» **Stored data entries**
________________

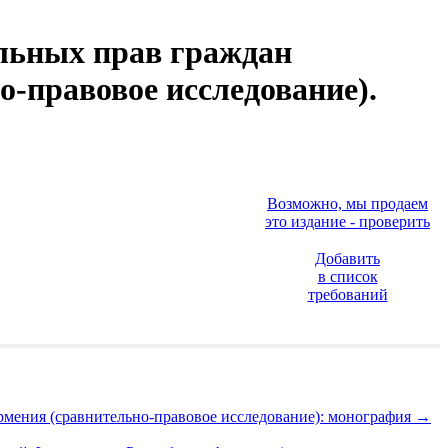
льных прав граждан
-правовое исследование).
Возможно, мы продаем
это издание - проверить
Добавить
в список
требований
рмения (сравнительно-правовое исследование): монография
→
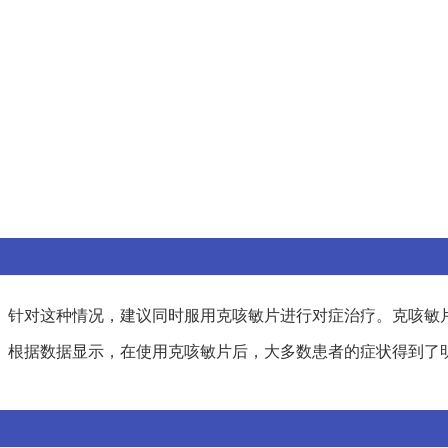
。针对这种情况，建议同时服用克咳敏片进行对症治疗。克咳敏
。根据数据显示，在使用克咳敏片后，大多数患者的症状得到了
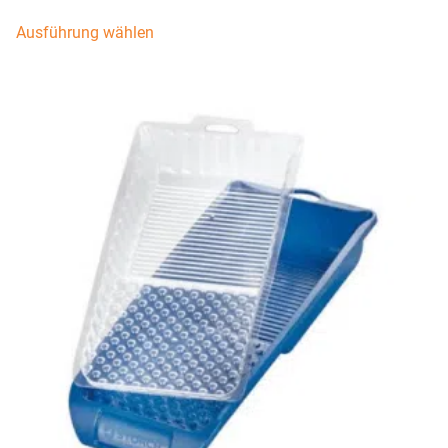
Ausführung wählen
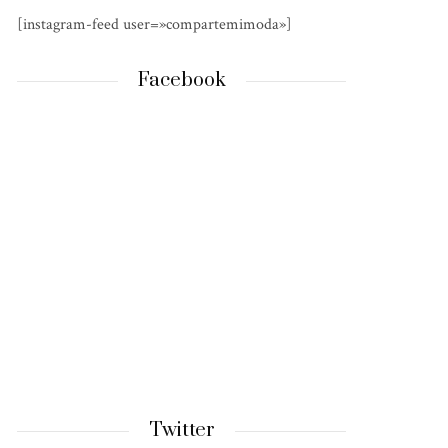
[instagram-feed user=»compartemimoda»]
Facebook
Twitter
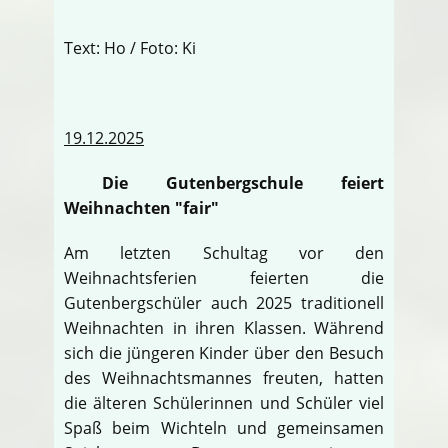
Text: Ho / Foto: Ki
19.12.2025
Die Gutenbergschule feiert
Weihnachten "fair"
Am letzten Schultag vor den
Weihnachtsferien feierten die
Gutenbergschüler auch 2025 traditionell
Weihnachten in ihren Klassen. Während
sich die jüngeren Kinder über den Besuch
des Weihnachtsmannes freuten, hatten
die älteren Schülerinnen und Schüler viel
Spaß beim Wichteln und gemeinsamen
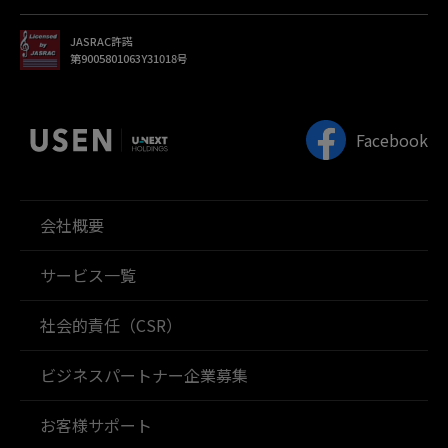
JASRAC許諾
第9005801063Y31018号
Facebook
会社概要
サービス一覧
社会的責任（CSR）
ビジネスパートナー企業募集
お客様サポート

________________

» **YOUR INSTRUCTIONS**
From the first line to the last, write out the data above exactly. Omit the pictures.

» **OUTPUT FOR THIS TASK**
льных прав граждан
-правовое исследование).
Возможно, мы продаем
это издание - проверить
Добавить
в список
требований
рмения (сравнительно-правовое исследование): монография
→
。针对这种情况，建议同时服用克咳敏片进行对症治疗。克咳敏
。根据数据显示，在使用克咳敏片后，大多数患者的症状得到了
Ausführung wählen
[instagram-feed user=»compartemimoda»]
Facebook
Twitter
Text: Ho / Foto: Ki
19.12.2025
Die Gutenbergschule feiert
Weihnachten "fair"
Am letzten Schultag vor den
Weihnachtsferien feierten die
Gutenbergschüler auch 2025 traditionell
Weihnachten in ihren Klassen. Während
sich die jüngeren Kinder über den Besuch
des Weihnachtsmannes freuten, hatten
die älteren Schülerinnen und Schüler viel
Spaß beim Wichteln und gemeinsamen
JASRAC許諾
第9005801063Y31018号
Facebook
会社概要
サービス一覧
社会的責任（CSR）
ビジネスパートナー企業募集
お客様サポート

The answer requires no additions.